Importantly, the study also demonstrated improvement in patient functioning, as measured by the personal and social performance scale (PSP) across a wide range of doses. This is the first time that the PSP scale has been incorporated into a pivotal clinical trial program.
Paliperidone extended release (ER), a new chemical entity, is the first and only atypical antipsychotic to use the OROS extended release technology. This technology provides a continuous release of medication over a 24-hour period, leading to minimal peaks and troughs in plasma concentrations. Moreover, paliperidone ER is not extensively metabolized by the liver and is excreted largely unchanged through the kidney.
The double-blind, parallel-group, dose-response study of 618 patients was designed to assess the efficacy, safety and effect on functioning of paliperidone ER at daily doses of 3mg, 9mg or 15mg versus placebo.

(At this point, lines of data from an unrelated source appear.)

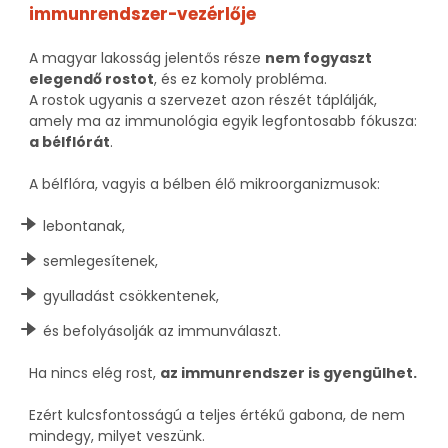
immunrendszer-vezérlője
A magyar lakosság jelentős része
nem fogyaszt
elegendő rostot
, és ez komoly probléma.
A rostok ugyanis a szervezet azon részét táplálják,
amely ma az immunológia egyik legfontosabb fókusza:
a bélflórát
.
A bélflóra, vagyis a bélben élő mikroorganizmusok:
lebontanak,
semlegesítenek,
gyulladást csökkentenek,
és befolyásolják az immunválaszt.
Ha nincs elég rost,
az immunrendszer is gyengülhet.
Ezért kulcsfontosságú a teljes értékű gabona, de nem
mindegy, milyet veszünk.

All three doses of paliperidone ER demonstrated significant improvements in mean total scores and in each of the five factor scores of the positive and negative syndrome scale (PANSS) versus placebo. All doses of paliperidone ER also demonstrated significant improvements in patient functioning versus placebo as measured by the PSP scale.

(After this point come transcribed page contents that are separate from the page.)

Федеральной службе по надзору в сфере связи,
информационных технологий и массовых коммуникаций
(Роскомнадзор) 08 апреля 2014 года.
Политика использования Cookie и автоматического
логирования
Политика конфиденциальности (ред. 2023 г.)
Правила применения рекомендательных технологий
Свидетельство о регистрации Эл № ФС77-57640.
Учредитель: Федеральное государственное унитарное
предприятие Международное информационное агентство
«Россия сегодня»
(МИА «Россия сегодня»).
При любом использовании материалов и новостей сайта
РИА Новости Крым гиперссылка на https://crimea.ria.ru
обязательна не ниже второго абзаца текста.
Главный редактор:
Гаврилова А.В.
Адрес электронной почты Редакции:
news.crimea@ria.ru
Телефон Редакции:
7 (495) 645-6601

Additionally, discontinuation rates due to adverse events for all paliperidone ER dose groups were comparable to placebo.
Johnson & Johnson Pharmaceutical R&D submitted a new drug application to the FDA for paliperidone ER in November 2005 and Janssen-Cilag submitted a marketing authorization application to European health authorities seeking approval in May 2006.
The paliperidone ER filing is based on an extensive global clinical development program that involved more than 1,600 patients in 23 countries. Upon approval by regulatory authorities, the drug will be marketed in the US by Janssen and in Europe by Janssen-Cilag, both of which are wholly owned subsidiaries of Johnson & Johnson. The trade name for the product has not yet been determined.
“These data reinforce the findings of two other pivotal trials conducted for paliperidone ER,” said Dr David Walling, chief clinical officer for Collaborative NeuroScience and one of the study’s investigators. “If approved by the FDA, paliperidone ER may offer clinicians an important new treatment option with the potential to help patients control their symptoms and improve functioning.”